Annual steel output growth to exceed 10mn tons by 2014 - Report
 
 
Egypt - 2010 July 5
 
 

An expected rise in scrap steel will boost the competitiveness of Egyptian steelmakers, which rely on direct reduced iron (DRI) for feedstock, but the latest Egypt Metals Report warns that surging growth in Saudi steelmaking could hinder export growth in the medium term.

In Q110, Egyptian crude steel output grew 11.3% year-on-year (y-o-y) to 1.45mn tons. However, the quarter-on-quarter (q-o-q) rate of growth had slowed to just 0.7%, compared with 2.9% in Q410. Having reached a monthly level of output of 517,000 tons in December 2009 - indicating that the industry was operating at pre-crisis levels - production fell back to an average of 485,000 tons in Q110. Nevertheless, compared with the steel industry worldwide, Egypt is faring relatively well. Steel price stabilisation in H210 to lead to a recovery in local demand, but price volatility in longs products suggests that producers will find the going tough over the short-term.

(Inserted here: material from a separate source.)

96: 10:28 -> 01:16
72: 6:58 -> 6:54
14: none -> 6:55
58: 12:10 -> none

The country has been operating well under full capacity, with a utilisation rate of just 65% of its full 8.8mn tons per annum (tpa) potential. Even without further expansion of capacity, Egypt has the potential to grow by over 50% using plants currently in operation. The industry is highly vulnerable to lower-cost production from elsewhere flooding the market.

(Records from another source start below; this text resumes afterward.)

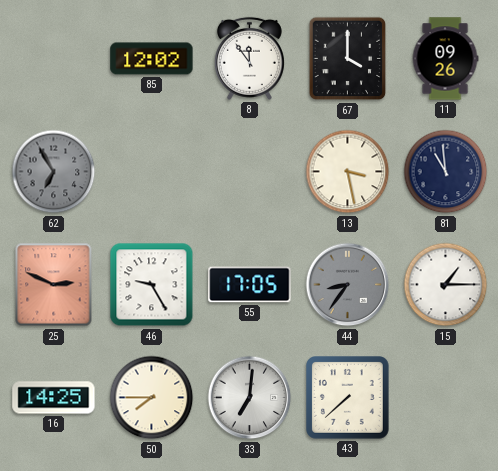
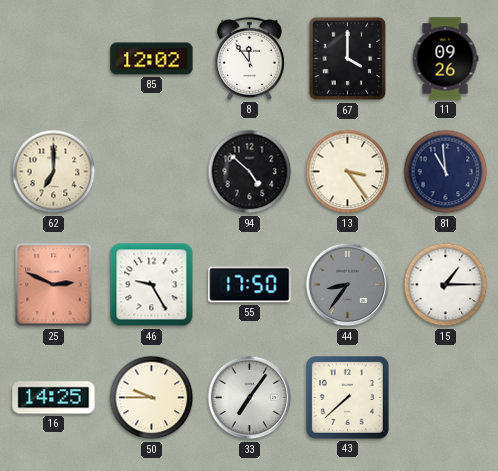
62: 6:55 -> 7:00
62 dial: grey -> cream
94: none -> 4:52
13: 3:28 -> 3:24
55: 17:05 -> 17:50
50: 7:45 -> 9:45
33: 7:01 -> 7:06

The ability of local producers to achieve sustained production requires higher steel prices. In Q2-10, the price of steel imported from Turkey, Poland and the CIS was up to 5% lower than domestically-produced steel, leading to sharp drops in local production. Local producers predominantly use DRI with iron ore supplies' prices tied to longer-term contracts. Manufacturers whose main input was scrap, like Turkish importers, have been able to adapt their production process in shorter periods and react more quickly to fluctuations in input prices, transferring cost reductions to their customers and gaining market share. While this benefited those foreign plants that used scrap as feedstock during the recession when it was cheap, the economic recovery will start to benefit local producers. As of April 2010, Ezz Steel claimed that iron prices were EGP300 per ton cheaper than neighbouring countries, despite large hikes. Consequently, Egypt will be able to leverage a cost advantage over H210 and into 2011. The report expects crude output to grow 22% to 6.44mn tons, almost the same level as 2008.

Thereafter, annual output growth should continue to be sustained at 10-14%, with 2014 volumes set to exceed 10mn tons. Although this represents a 95% increase over 2009 estimates, it will still not be enough to cover domestic demand, which is set to grow by nearly 70% to around 12.43mn tons in 2014.

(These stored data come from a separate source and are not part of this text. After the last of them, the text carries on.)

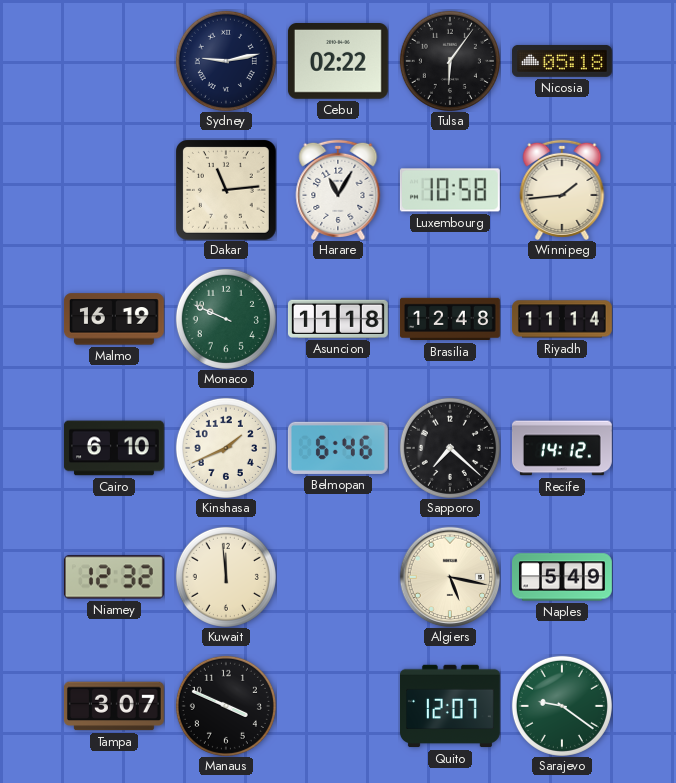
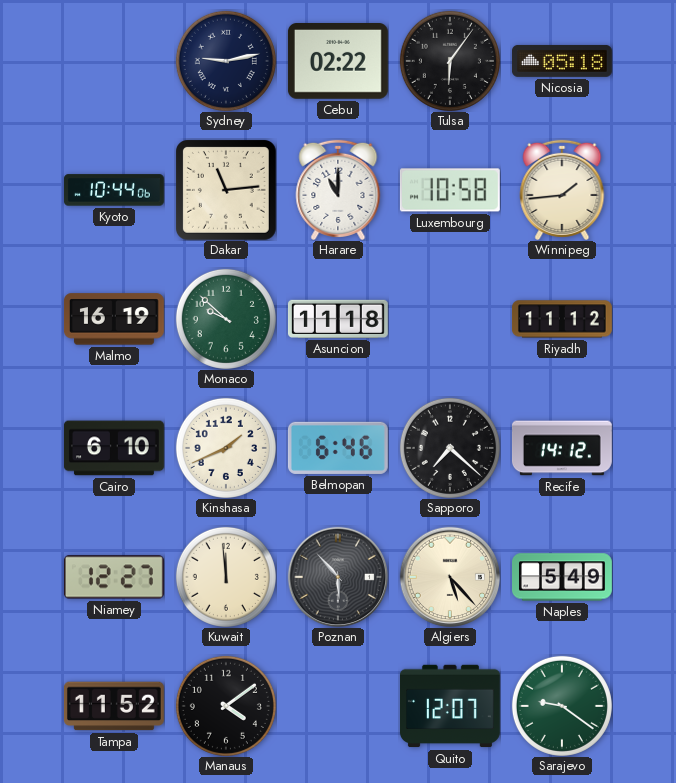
Kyoto: none -> 10:44
Harare: 11:05 -> 11:00
Monaco: 9:49 -> 9:52
Brasilia: 12:48 -> none
Riyadh: 11:14 -> 11:12
Niamey: 12:32 -> 12:27
Poznan: none -> 5:53
Algiers: 5:17 -> 5:23
Tampa: 3:07 -> 11:52
Manaus: 3:49 -> 4:09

A significant threat is the surge in steelmaking capacity in Saudi Arabia, which saw its steel output rise by 41.6% y-o-y and 9.9% q-o-q to 1.33mn tons in Q110. The rapid increase in Saudi ouput has contributed to the 14.4% growth in Middle East production, which is outpacing consumption; we forecast 10% growth in Middle East consumption in 2010. While Saudi Arabia continued to require rebar imports to satisfy demand from the construction sector in H110, traders suspended import purchases while they waited for the cancellation of a 5% import duty on steel products. This helped depress Egyptian exports, although we expect the situation to improve in H210 as Saudi traders resume purchases. Egyptian steel is heavily influenced by developments in the Middle East and the expanding role of the Saudi steel industry is a significant challenge to its market position.

Although Middle Eastern steel output is unlikely to exceed 20-25% of its total consumption requirements over the medium term, producers had been banking on a swift upturn in the regional market for recovery. Capacity growth poses a significant challenge both in terms of volume and price.